Wednesday, 8 April 2015

Bisphenol A (BPA)

    Bisphenol A (BPA) is a plasticizer used as the structural component of many plastic containers, beverage bottles and lining of food cans. Its optical clarity makes BPA suitable for making components of many medical devices and their housing. Products like bike helmets, police shields, reading glasses and bullet-proof glass contain BPA for its shatter proof properties. These are just a few examples of products that can expose us to BPA. BPA is toxic if ingested, inhaled or if it gets into our bodies through skin contact.
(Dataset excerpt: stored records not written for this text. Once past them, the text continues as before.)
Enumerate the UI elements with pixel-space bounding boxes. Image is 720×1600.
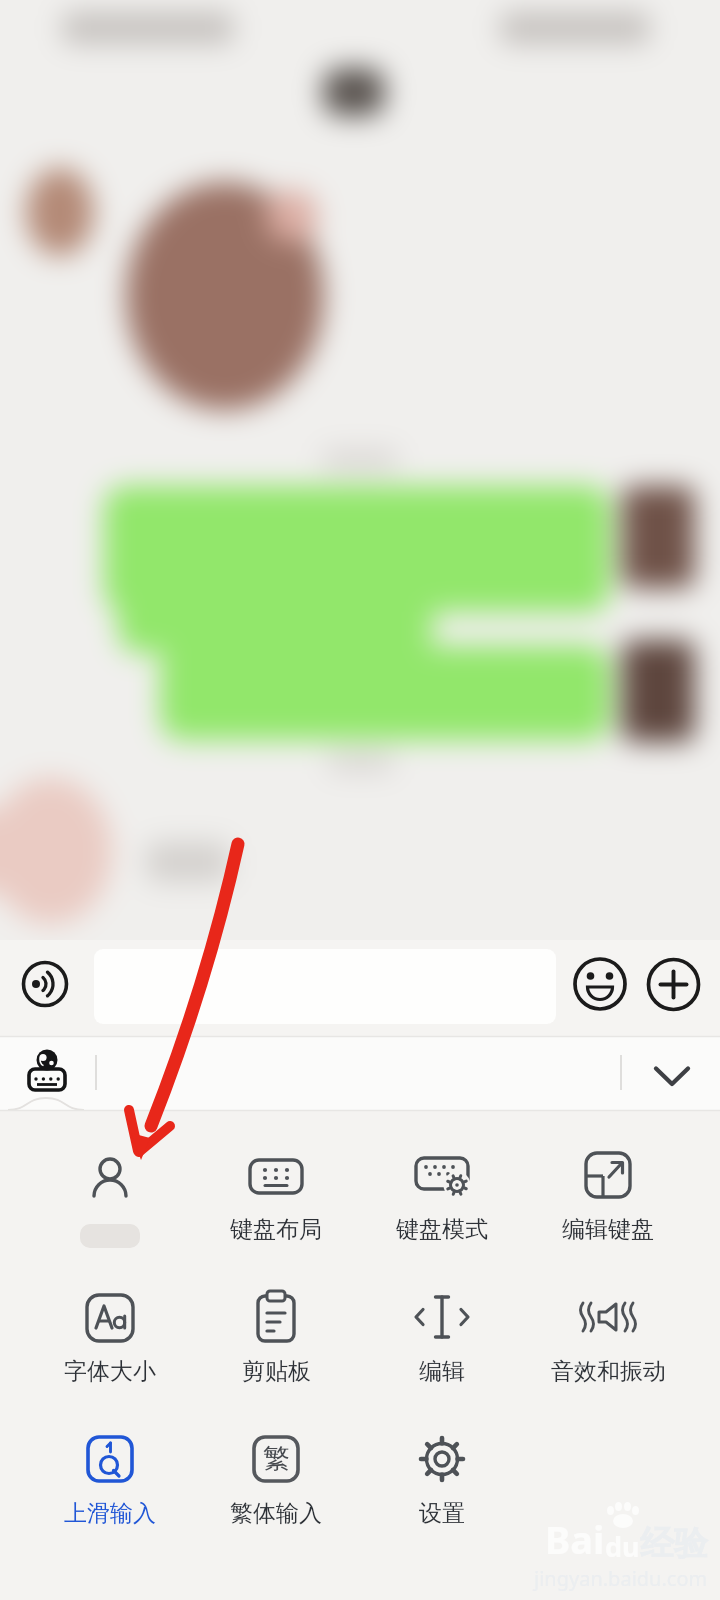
staticText: 剪贴板 [242, 1357, 311, 1386]
staticText: 编辑键盘 [562, 1215, 654, 1244]
staticText: 设置 [419, 1499, 465, 1528]
staticText: du [605, 1528, 640, 1565]
button[interactable] [94, 949, 556, 1024]
staticText: jingyan.baidu.com [534, 1565, 708, 1592]
staticText: 字体大小 [64, 1357, 156, 1386]
button[interactable] [21, 960, 69, 1008]
button[interactable]: 音效和振动 [528, 1281, 688, 1393]
staticText: 上滑输入 [64, 1499, 156, 1528]
button[interactable] [28, 1050, 66, 1088]
button[interactable]: 繁 [196, 1423, 356, 1535]
button[interactable] [574, 958, 626, 1010]
button[interactable]: 上滑输入 [30, 1423, 190, 1535]
staticText: 繁 [263, 1442, 290, 1476]
button[interactable]: 字体大小 [30, 1281, 190, 1393]
staticText: 键盘布局 [230, 1215, 322, 1244]
staticText: 键盘模式 [396, 1215, 488, 1244]
staticText: 繁体输入 [230, 1499, 322, 1528]
button[interactable]: 键盘布局 [196, 1139, 356, 1251]
button[interactable] [30, 1139, 190, 1251]
staticText: 编辑 [419, 1357, 465, 1386]
button[interactable]: 编辑 [362, 1281, 522, 1393]
button[interactable]: 编辑键盘 [528, 1139, 688, 1251]
button[interactable] [648, 959, 699, 1010]
button[interactable]: 剪贴板 [196, 1281, 356, 1393]
staticText: 经验 [640, 1522, 708, 1565]
staticText: Bai [545, 1513, 605, 1565]
staticText: 音效和振动 [551, 1357, 666, 1386]
button[interactable]: 键盘模式 [362, 1139, 522, 1251]
button[interactable] [646, 1058, 698, 1094]
button[interactable]: 设置 [362, 1423, 522, 1535]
If products containing BPA are heated, it decomposes and emits acrid and irritating fumes that can cause an allergic reaction.
         BPA can leach out of containers and get into our food and drinks. BPA is known to disrupt normal hormonal activity and cause infertility. If it gets into our water system, it is toxic to aquatic life. Use of plastics in day-to-day life is increasing and as a result exposure to BPA is also increasing. Reports show that BPA level in human blood and tissues, including in human fetal blood, is higher than the proposed safe levels by the FDA. Long term effect of exposure to BPA in adulthood or during fetal life is that it alters neurobehavioral development. The FDA released a statement saying that BPA is safe at the current levels occurring in foods. Based on FDA’s ongoing safety review of scientific evidence, the available information continues to support the safety of BPA for the currently approved uses in food containers and packaging.

       What we can do to reduce exposure to BPA is to seek BPA-free products and reduce use of canned foods and avoid exposing plastic containers to heat by not putting them in the microwave or dishwasher. We can also use alternatives like glass, porcelain or stainless steel containers for hot foods and liquids instead of plastic containers.